New York Office of Cannabis Management Focused on Aggressive Plan To Launch Adult-Use Program; Social Equity
November 23, 2021
By Brett Cornell
The New York State Office of Cannabis Management (“OCM”) is an independent state agency created by the Marijuana Regulation and Taxation Act (“MRTA”), which passed on March 31, 2021, and was signed into law by then-Governor Andrew Cuomo.
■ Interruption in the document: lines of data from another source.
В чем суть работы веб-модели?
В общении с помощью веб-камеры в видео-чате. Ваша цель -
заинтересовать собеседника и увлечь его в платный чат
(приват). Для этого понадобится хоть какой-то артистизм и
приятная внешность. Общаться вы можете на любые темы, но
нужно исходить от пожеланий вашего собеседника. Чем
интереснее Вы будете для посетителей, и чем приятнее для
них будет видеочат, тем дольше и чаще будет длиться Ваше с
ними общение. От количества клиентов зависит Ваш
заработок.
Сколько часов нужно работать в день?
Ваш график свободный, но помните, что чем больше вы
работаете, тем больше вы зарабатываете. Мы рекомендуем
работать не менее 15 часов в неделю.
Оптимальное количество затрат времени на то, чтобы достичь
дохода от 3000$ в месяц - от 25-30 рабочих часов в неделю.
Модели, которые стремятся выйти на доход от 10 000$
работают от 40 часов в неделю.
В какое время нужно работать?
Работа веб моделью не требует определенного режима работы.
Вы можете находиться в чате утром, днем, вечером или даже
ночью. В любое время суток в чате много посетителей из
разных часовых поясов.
The OCM was officially established on October 5, 2021, and Tremaine S. Wright was confirmed by the State Senate as chair of New York’s Cannabis Control Board (“CCB”).
Chair Wright recently spoke at the November meeting of the New York State Society of CPAs’ Cannabis Industry Group, providing an overview of the key provisions of the MRTA’s and the OCM’s goals.
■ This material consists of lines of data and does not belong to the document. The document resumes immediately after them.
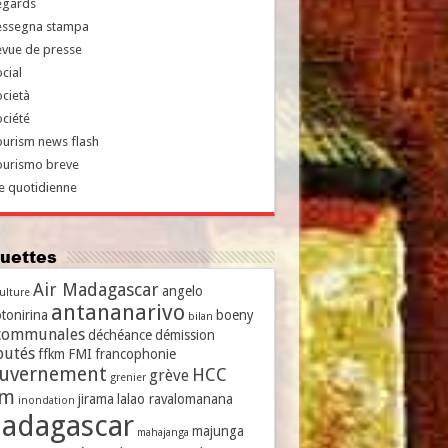
egards
essegna stampa
evue de presse
cial
cietà
ciété
urism news flash
ourismo breve
e quotidienne
iquettes
Air Madagascar
angelo
culture
antananarivo
tonirina
boeny
bilan
communales
déchéance
démission
putés
ffkm
FMI
francophonie
uvernement
HCC
grève
grenier
vm
jirama
lalao ravalomanana
inondation
adagascar
majunga
mahajanga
The OCM is tasked with implementing the MRTA’s provisions, which include (1) providing a consolidated framework to regulate the production and sale of cannabis, (2) creating a new adult-use cannabis program, and (3) expanding the State’s existing medical cannabis and CBD hemp programs.
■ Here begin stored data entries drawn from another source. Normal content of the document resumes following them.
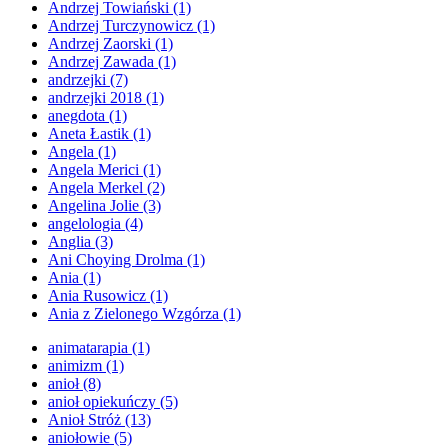
Andrzej Towiański
(1)
Andrzej Turczynowicz
(1)
Andrzej Zaorski
(1)
Andrzej Zawada
(1)
andrzejki
(7)
andrzejki 2018
(1)
anegdota
(1)
Aneta Łastik
(1)
Angela
(1)
Angela Merici
(1)
Angela Merkel
(2)
Angelina Jolie
(3)
angelologia
(4)
Anglia
(3)
Ani Choying Drolma
(1)
Ania
(1)
Ania Rusowicz
(1)
Ania z Zielonego Wzgórza
(1)
animatarapia
(1)
animizm
(1)
anioł
(8)
anioł opiekuńczy
(5)
Anioł Stróż
(13)
aniołowie
(5)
Chair Wright discussed an aggressive plan to launch New York’s adult-use program in 18 months, though the OCM is just beginning to write regulations and bring on additional staff, following six months of delays in the CCB member-appointment process. The adult-use program will have nine different license types, including those that offer multiple points of entry into the market and opportunities for social and economic equity applicants:
- On-site consumption
- Adult-use cooperative
The amount of licenses to be issued for each license type has not yet been established, though microbusiness (i.e., small verticals similar to craft beer and wineries) and cooperative licenses will be highlighted.
Cities, towns, and villages can opt out of allowing adult-use cannabis retail dispensaries or on-site consumption licenses from locating within their jurisdictions, though municipalities cannot opt out of adult-use legislation. The deadline to opt out is December 31, 2021, and as of the moment, Chair Wright estimated that about one-third of localities are considering taking some type of action.
Additionally, the MRTA requires the implementation of a Social and Economic Equity Plan. Under the plan, the State’s goal is to award 50% of all adult-use licenses to social and economic equity applicants and invest 40% of the adult-use cannabis tax revenue toward rebuilding communities most impacted by the war on drugs.